Marjan Altiparmakovski

Personal information
- Date of birth: 18 July 1991 (age 35)
- Place of birth: Bitola, SR Macedonia, SFR Yugoslavia
- Height: 1.85 m (6 ft 1 in)
- Positions: Striker; second striker;

Team information
- Current team: Vardar
- Number: 10

Youth career
- 0000–2009: Pelister

Senior career*
- Years: Team / Apps / (Gls)
- 2009–2010: Pelister / 25 / (6)
- 2010–2013: Skoda Xanthi / 4 / (1)
- 2013: Pelister / 18 / (3)
- 2014: Paniliakos / 10 / (2)
- 2014–2016: Rabotnički / 63 / (20)
- 2016–2017: Inter Zaprešić / 10 / (0)
- 2017: Sūduva / 21 / (5)
- 2018: Sarajevo / 2 / (0)
- 2018: Laçi / 14 / (1)
- 2019–2020: Pirin Blagoevgrad / 1 / (0)
- 2020–2021: Struga / 29 / (7)
- 2021–2023: Bregalnica Štip / 54 / (11)
- 2023: Radnički Beograd / 6 / (0)
- 2024–: Vardar / 14 / (1)

International career
- 2007: Macedonia U17 / 1 / (0)
- 2010–2012: Macedonia U21 / 13 / (1)

= Marjan Altiparmakovski =

Macedonian footballer

Marjan Altiparmakovski (Марјан Алтипармаковски; born 18 July 1991) is a Macedonian footballer who plays as a striker for Vardar.
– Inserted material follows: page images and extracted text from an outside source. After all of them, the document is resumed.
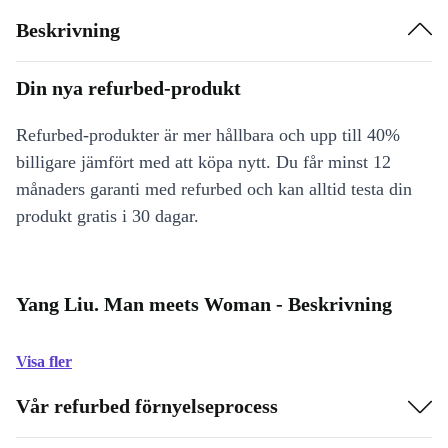
Beskrivning
Din nya refurbed-produkt
Refurbed-produkter är mer hållbara och upp till 40%
billigare jämfört med att köpa nytt. Du får minst 12
månaders garanti med refurbed och kan alltid testa din
produkt gratis i 30 dagar.
Yang Liu. Man meets Woman - Beskrivning
Visa fler
Vår refurbed förnyelseprocess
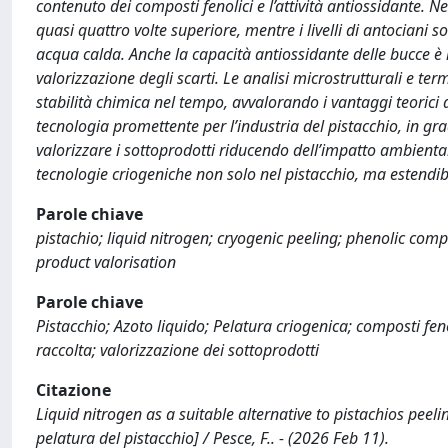
contenuto dei composti fenolici e l’attività antiossidante. Nel
quasi quattro volte superiore, mentre i livelli di antociani s
acqua calda. Anche la capacità antiossidante delle bucce è r
valorizzazione degli scarti. Le analisi microstrutturali e te
stabilità chimica nel tempo, avvalorando i vantaggi teorici 
tecnologia promettente per l’industria del pistacchio, in gr
valorizzare i sottoprodotti riducendo dell’impatto ambientale
tecnologie criogeniche non solo nel pistacchio, ma estendibil
Parole chiave
pistachio; liquid nitrogen; cryogenic peeling; phenolic comp
product valorisation
Parole chiave
Pistacchio; Azoto liquido; Pelatura criogenica; composti feno
raccolta; valorizzazione dei sottoprodotti
Citazione
Liquid nitrogen as a suitable alternative to pistachios peeli
pelatura del pistacchio] / Pesce, F.. - (2026 Feb 11).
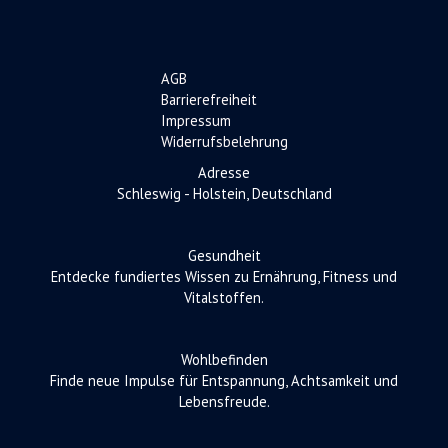
AGB
Barrierefreiheit
Impressum
Widerrufsbelehrung
Adresse
Schleswig - Holstein, Deutschland
Gesundheit
Entdecke fundiertes Wissen zu Ernährung, Fitness und
Vitalstoffen.
Wohlbefinden
Finde neue Impulse für Entspannung, Achtsamkeit und
Lebensfreude.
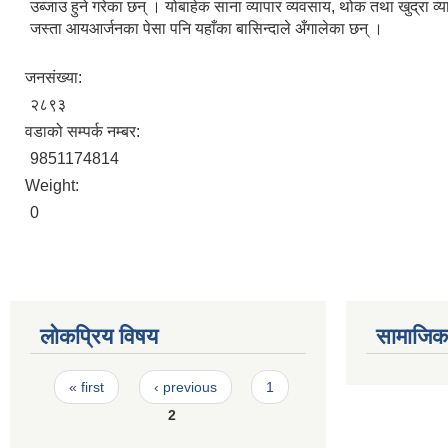
उब्जाउ हुने गरेका छन् । योबाहेक साना व्यापार व्यवसाय, थोक तथा खुद्रा व
जस्ता आयआर्जनका पेसा पनि यहाँका बासिन्दाले अँगालेका छन् ।
जनसंख्या:
२८९३
वडाको सम्पर्क नम्बर:
9851174814
Weight:
0
लोकप्रिय विषय
सामाजिक स
Pages
« first
‹ previous
1
2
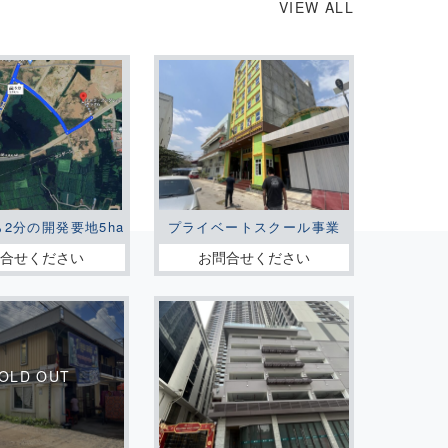
VIEW ALL
ら2分の開発要地5ha
プライベートスクール事業
問合せください
お問合せください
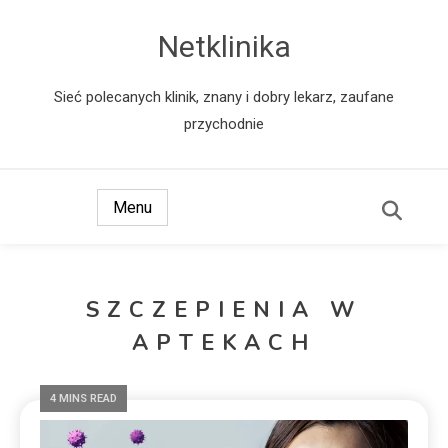
Netklinika
Sieć polecanych klinik, znany i dobry lekarz, zaufane
przychodnie
Menu
SZCZEPIENIA W
APTEKACH
4 MINS READ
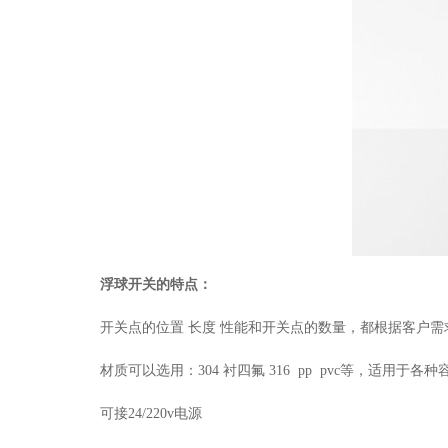
浮球开关的特点：
开关点的位置
长度
性能和开关点的数量，都根据客户需
材质可以选用：
304 衬四氟 316 pp pvc等，适用于各
可接
24/220v电源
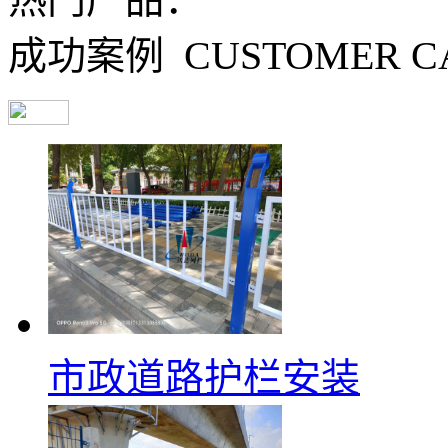
CUSTOMER C
成功案例
市政道路护栏安装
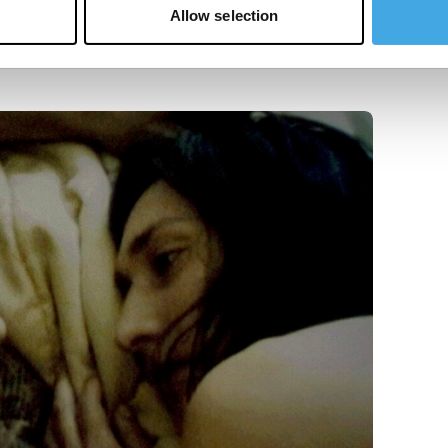
Allow selection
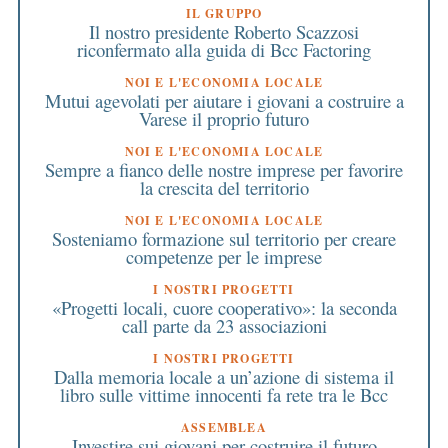
IL GRUPPO
Il nostro presidente Roberto Scazzosi
riconfermato alla guida di Bcc Factoring
NOI E L'ECONOMIA LOCALE
Mutui agevolati per aiutare i giovani a costruire a
Varese il proprio futuro
NOI E L'ECONOMIA LOCALE
Sempre a fianco delle nostre imprese per favorire
la crescita del territorio
NOI E L'ECONOMIA LOCALE
Sosteniamo formazione sul territorio per creare
competenze per le imprese
I NOSTRI PROGETTI
«Progetti locali, cuore cooperativo»: la seconda
call parte da 23 associazioni
I NOSTRI PROGETTI
Dalla memoria locale a un’azione di sistema il
libro sulle vittime innocenti fa rete tra le Bcc
ASSEMBLEA
Investire sui giovani per costruire il futuro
He also has Croatian nationality.

==Career==
Altiparmakovski started his career with FK Pelister of Bitola. He signed a five-year deal with Skoda Xanthi on 5 July 2010, but departed the club in May 2013. He then returned to Macedonia and FK Pelister. In January 2014, Altiparmakovski agreed a contract with Paniliakos. Before the 2017 season, he joined Lithuanian A Lyga side Sūduva. Altiparmakovski signed for FK Sarajevo on 7 February 2018. He had a spell with Bulgarian club Pirin Blagoevgrad between September 2019 and April 2020, during which he struggled with injuries..On 16 July 2020, he joined Macedonian side Struga.